- Activity -
Starting with the line that contains "СЕРВИЗНО ОБСЛУЖВАНЕ" and stopping after the line that contains "Свържете се с", copy the entries below exactly. Include nothing else.
----
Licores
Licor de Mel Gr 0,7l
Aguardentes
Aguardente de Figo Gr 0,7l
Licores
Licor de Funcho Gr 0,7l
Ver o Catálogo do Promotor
----
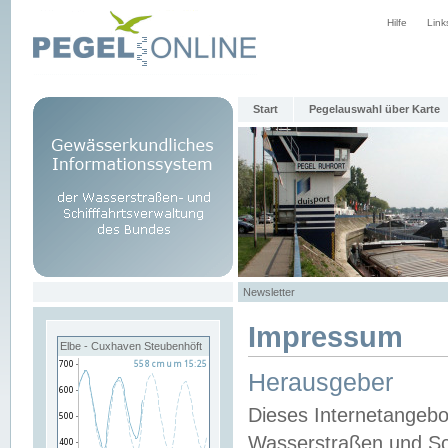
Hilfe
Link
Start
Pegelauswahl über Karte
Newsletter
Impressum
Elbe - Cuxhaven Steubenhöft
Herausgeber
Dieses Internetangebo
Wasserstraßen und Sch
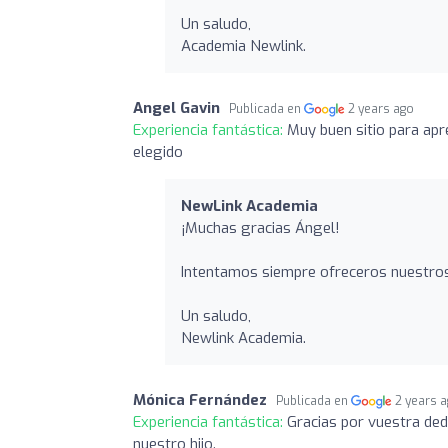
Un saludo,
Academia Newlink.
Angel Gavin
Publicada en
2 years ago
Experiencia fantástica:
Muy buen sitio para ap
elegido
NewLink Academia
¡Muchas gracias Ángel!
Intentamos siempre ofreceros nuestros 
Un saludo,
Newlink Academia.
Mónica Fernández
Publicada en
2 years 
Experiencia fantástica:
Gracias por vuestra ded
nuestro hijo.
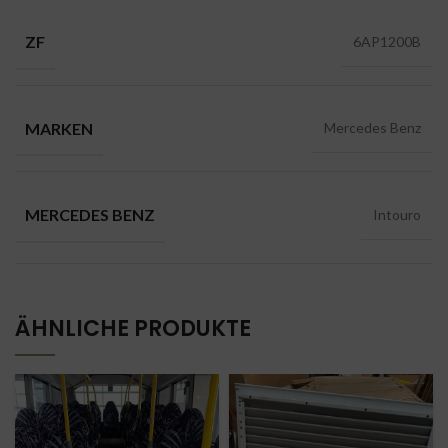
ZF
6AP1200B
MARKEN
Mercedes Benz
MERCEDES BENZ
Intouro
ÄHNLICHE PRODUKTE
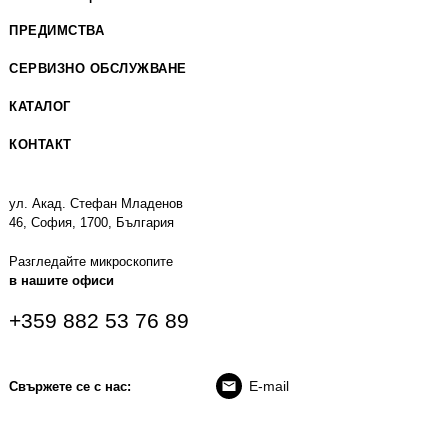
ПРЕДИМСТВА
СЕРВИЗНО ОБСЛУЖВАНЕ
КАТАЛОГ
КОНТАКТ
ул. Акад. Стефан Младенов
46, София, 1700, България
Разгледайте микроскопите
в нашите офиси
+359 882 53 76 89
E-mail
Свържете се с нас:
----
- Task answer -
СЕРВИЗНО ОБСЛУЖВАНЕ
КАТАЛОГ
КОНТАКТ
ул. Акад. Стефан Младенов
46, София, 1700, България
Разгледайте микроскопите
в нашите офиси
+359 882 53 76 89
E-mail
Свържете се с нас:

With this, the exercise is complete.